***** Available records *****

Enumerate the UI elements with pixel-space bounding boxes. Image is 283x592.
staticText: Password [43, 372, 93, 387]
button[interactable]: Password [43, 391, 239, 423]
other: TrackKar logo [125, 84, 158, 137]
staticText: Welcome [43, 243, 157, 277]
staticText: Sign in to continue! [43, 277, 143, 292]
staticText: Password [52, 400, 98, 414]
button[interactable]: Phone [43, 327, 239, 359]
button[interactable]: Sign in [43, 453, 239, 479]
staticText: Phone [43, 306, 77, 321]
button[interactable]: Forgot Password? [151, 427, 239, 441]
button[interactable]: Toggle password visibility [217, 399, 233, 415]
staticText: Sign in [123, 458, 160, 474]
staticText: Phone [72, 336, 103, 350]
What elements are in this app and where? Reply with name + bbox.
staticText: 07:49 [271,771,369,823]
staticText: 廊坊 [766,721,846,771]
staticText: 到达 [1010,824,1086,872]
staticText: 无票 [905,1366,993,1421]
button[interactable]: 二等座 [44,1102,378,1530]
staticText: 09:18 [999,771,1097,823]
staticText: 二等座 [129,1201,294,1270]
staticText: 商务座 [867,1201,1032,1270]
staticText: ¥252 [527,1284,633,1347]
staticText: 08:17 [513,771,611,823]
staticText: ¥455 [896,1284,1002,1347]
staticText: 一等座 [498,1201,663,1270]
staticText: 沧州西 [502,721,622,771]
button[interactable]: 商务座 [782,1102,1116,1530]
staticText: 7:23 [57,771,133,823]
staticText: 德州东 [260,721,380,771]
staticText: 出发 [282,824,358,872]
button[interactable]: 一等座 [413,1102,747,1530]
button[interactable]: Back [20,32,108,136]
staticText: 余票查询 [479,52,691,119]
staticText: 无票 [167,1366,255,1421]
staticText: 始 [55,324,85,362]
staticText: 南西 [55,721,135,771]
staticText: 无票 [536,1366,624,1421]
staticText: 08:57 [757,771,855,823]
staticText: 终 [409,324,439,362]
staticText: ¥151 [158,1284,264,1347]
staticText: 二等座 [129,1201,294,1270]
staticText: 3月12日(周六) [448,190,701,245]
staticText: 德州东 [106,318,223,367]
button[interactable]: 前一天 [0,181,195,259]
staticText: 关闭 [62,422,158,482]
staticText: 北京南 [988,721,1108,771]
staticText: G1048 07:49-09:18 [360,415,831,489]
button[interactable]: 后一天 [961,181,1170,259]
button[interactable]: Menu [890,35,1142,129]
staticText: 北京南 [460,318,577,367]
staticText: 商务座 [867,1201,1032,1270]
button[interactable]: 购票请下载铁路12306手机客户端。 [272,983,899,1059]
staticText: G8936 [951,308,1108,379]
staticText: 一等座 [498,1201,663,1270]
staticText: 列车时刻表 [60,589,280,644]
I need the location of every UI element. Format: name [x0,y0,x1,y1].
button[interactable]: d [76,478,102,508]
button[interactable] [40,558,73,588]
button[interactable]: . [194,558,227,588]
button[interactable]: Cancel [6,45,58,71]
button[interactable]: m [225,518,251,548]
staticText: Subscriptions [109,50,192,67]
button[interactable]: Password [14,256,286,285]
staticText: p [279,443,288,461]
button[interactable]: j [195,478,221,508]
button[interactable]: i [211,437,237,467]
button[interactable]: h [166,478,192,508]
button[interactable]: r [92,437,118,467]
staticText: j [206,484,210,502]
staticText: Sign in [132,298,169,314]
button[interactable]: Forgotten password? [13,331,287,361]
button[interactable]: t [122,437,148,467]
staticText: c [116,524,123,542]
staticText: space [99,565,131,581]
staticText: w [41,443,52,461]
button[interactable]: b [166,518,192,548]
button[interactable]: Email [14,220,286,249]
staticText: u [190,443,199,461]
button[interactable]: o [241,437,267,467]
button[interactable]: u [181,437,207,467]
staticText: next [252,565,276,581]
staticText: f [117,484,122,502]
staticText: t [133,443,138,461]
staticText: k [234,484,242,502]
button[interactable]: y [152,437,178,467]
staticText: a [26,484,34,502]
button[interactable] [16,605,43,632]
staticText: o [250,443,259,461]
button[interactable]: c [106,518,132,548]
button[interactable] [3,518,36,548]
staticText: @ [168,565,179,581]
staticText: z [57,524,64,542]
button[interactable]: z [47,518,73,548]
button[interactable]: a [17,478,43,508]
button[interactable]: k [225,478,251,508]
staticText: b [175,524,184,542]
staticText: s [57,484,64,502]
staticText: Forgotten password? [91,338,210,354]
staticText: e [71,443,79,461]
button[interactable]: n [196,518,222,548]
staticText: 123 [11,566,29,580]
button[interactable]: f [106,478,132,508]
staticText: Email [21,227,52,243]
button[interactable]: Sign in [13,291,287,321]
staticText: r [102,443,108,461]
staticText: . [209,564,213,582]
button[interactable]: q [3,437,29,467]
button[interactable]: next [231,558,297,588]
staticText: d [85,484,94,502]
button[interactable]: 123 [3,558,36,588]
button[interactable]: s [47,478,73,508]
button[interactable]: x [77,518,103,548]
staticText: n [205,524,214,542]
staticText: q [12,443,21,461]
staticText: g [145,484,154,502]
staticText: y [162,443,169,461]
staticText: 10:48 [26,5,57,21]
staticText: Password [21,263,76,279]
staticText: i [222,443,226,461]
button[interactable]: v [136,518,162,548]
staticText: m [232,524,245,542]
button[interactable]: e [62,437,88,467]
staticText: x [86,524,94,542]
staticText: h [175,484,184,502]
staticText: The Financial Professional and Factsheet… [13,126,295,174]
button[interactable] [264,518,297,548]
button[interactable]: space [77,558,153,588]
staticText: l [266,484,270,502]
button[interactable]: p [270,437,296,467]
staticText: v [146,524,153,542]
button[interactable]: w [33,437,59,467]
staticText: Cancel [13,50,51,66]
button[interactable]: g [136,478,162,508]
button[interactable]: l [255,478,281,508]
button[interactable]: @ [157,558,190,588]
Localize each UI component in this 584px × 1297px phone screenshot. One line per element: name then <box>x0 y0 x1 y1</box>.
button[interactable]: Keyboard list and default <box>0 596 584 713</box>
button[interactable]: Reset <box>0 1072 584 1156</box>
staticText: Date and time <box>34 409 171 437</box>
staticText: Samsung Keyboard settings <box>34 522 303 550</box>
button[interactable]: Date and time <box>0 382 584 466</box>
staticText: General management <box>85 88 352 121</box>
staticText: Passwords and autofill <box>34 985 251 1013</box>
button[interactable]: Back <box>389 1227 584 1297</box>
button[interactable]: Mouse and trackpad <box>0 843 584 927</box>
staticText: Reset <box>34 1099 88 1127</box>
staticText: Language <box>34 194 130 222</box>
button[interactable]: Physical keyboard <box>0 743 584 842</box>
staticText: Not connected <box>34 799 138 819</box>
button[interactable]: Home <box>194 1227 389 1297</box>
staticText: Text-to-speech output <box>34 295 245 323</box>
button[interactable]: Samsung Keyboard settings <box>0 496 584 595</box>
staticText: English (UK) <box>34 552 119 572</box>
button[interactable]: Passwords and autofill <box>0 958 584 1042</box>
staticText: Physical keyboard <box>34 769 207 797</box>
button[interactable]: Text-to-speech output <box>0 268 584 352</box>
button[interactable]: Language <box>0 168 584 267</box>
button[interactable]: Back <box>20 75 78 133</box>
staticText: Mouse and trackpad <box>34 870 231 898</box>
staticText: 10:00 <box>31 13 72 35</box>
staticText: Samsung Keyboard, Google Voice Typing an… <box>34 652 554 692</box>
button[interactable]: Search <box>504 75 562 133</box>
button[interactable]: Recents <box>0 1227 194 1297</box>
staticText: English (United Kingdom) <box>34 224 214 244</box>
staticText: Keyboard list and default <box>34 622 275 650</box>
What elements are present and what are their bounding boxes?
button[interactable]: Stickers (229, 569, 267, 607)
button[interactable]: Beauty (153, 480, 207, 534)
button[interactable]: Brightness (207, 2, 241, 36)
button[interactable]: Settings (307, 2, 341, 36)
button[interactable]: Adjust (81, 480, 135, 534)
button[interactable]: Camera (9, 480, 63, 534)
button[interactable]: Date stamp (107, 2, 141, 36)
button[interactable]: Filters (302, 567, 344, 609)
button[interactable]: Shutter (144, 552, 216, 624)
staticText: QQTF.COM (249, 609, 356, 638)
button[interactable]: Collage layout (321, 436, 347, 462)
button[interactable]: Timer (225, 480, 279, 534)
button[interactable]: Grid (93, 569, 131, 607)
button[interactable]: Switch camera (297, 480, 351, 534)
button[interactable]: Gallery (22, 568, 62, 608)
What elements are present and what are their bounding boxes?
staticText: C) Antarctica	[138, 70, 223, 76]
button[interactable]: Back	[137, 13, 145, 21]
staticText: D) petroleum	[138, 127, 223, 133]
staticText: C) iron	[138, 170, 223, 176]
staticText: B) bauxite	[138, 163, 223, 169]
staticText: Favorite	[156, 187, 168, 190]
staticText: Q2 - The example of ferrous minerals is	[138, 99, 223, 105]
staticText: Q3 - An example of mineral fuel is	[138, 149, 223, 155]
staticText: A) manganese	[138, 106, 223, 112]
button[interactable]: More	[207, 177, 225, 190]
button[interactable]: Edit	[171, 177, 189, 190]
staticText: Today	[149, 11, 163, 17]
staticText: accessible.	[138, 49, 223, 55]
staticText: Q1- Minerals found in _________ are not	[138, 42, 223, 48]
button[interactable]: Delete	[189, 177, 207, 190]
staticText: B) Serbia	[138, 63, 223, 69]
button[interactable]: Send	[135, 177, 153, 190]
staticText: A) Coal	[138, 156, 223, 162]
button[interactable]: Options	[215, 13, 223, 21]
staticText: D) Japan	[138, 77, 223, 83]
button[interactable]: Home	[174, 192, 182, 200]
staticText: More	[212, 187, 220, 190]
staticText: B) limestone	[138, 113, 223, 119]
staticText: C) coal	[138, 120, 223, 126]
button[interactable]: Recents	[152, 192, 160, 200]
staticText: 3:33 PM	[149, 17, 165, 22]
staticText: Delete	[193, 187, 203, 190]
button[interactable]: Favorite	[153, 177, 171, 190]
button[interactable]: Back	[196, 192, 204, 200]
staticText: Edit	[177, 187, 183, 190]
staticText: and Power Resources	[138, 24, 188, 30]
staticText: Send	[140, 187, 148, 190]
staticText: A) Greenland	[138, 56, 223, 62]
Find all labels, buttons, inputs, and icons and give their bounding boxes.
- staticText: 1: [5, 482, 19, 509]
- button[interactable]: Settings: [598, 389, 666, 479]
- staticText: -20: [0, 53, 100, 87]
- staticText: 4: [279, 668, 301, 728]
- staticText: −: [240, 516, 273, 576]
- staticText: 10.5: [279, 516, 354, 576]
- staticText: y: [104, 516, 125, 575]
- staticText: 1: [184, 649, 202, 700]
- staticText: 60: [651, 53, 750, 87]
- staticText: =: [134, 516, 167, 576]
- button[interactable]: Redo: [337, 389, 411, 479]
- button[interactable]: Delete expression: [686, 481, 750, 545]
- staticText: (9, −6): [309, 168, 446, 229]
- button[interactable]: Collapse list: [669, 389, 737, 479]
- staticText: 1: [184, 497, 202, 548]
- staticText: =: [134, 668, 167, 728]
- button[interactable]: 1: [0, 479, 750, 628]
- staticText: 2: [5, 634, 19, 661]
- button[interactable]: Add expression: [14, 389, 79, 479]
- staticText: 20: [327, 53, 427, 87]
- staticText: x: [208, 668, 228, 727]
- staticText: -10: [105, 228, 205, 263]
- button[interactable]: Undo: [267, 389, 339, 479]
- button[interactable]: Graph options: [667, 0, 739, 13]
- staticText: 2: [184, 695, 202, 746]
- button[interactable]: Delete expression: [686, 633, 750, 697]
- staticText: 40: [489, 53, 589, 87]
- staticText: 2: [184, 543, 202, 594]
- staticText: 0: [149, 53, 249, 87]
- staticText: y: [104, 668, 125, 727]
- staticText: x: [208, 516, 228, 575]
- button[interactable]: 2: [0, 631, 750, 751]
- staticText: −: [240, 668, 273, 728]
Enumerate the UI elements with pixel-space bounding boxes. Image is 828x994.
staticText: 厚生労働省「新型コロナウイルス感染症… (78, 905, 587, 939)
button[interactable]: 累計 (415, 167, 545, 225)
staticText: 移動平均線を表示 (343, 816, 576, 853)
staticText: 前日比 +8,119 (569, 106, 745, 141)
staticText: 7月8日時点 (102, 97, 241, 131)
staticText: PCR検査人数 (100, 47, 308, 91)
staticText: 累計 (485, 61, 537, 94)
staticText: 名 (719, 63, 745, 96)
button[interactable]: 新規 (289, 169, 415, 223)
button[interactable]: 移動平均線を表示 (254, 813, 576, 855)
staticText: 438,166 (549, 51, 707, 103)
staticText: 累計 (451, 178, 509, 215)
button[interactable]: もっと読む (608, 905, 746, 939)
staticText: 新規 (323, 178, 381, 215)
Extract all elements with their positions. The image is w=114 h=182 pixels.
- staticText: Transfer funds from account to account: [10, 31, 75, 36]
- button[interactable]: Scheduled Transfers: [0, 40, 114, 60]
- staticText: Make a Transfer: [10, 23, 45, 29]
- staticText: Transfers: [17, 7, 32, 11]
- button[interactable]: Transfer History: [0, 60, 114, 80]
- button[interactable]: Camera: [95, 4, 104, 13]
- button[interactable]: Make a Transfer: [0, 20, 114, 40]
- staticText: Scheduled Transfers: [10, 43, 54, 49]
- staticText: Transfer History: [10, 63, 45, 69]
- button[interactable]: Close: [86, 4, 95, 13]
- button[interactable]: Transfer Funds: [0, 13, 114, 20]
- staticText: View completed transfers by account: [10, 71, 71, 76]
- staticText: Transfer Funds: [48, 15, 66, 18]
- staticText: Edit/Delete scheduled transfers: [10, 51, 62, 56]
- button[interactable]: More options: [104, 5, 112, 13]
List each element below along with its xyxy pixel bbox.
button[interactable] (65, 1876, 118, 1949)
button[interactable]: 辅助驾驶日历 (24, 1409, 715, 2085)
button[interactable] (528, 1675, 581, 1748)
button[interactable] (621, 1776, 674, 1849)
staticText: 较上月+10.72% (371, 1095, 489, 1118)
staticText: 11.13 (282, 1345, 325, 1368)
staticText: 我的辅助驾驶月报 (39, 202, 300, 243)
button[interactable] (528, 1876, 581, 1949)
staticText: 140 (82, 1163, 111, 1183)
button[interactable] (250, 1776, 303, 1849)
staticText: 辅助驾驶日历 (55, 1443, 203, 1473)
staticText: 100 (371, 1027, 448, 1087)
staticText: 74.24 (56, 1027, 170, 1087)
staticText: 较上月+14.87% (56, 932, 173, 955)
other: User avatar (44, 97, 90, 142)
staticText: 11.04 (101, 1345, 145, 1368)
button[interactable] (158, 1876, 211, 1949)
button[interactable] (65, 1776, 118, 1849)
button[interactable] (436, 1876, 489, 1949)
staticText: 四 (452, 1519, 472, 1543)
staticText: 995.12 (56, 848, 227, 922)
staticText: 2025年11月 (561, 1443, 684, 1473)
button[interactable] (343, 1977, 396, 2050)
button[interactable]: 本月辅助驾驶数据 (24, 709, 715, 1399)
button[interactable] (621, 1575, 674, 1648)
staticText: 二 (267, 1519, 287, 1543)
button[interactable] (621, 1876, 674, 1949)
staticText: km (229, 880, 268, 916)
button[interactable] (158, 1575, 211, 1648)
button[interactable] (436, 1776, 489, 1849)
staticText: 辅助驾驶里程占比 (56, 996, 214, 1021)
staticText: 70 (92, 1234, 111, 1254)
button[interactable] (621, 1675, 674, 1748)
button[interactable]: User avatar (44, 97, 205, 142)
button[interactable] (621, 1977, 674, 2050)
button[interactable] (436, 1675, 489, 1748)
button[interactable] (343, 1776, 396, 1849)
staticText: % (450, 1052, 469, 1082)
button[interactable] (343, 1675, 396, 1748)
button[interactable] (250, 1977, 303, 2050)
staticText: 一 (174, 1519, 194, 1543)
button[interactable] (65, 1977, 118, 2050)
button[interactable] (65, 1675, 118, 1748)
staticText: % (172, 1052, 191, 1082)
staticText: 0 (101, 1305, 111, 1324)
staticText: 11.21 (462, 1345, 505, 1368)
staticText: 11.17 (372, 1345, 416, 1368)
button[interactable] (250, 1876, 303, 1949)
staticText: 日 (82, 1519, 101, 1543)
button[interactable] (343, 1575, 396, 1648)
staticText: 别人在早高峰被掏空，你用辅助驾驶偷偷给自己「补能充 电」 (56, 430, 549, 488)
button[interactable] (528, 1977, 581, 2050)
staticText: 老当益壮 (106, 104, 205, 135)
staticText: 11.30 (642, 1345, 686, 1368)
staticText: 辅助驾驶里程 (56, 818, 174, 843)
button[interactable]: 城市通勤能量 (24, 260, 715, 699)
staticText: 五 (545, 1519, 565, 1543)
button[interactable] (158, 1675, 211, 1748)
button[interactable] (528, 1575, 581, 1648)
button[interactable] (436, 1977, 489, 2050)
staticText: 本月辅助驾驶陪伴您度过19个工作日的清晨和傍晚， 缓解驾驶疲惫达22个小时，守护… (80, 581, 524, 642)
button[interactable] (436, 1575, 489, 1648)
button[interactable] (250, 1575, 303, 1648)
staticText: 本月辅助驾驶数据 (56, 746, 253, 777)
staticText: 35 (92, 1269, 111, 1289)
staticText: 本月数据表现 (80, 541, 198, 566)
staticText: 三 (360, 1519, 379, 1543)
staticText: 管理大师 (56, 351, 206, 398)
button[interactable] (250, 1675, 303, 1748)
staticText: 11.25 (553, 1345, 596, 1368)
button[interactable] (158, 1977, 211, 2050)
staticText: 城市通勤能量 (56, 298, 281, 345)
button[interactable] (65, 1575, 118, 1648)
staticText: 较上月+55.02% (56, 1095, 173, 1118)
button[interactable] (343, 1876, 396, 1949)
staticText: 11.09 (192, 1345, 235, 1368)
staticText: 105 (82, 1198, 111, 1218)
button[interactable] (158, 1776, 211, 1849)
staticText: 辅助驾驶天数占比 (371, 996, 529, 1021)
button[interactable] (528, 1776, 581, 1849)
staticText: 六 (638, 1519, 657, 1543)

*****

Return, from the material above, every line with the word "expression".

- button[interactable]: Delete expression: [686, 481, 750, 545]
- button[interactable]: Add expression: [14, 389, 79, 479]
- button[interactable]: Delete expression: [686, 633, 750, 697]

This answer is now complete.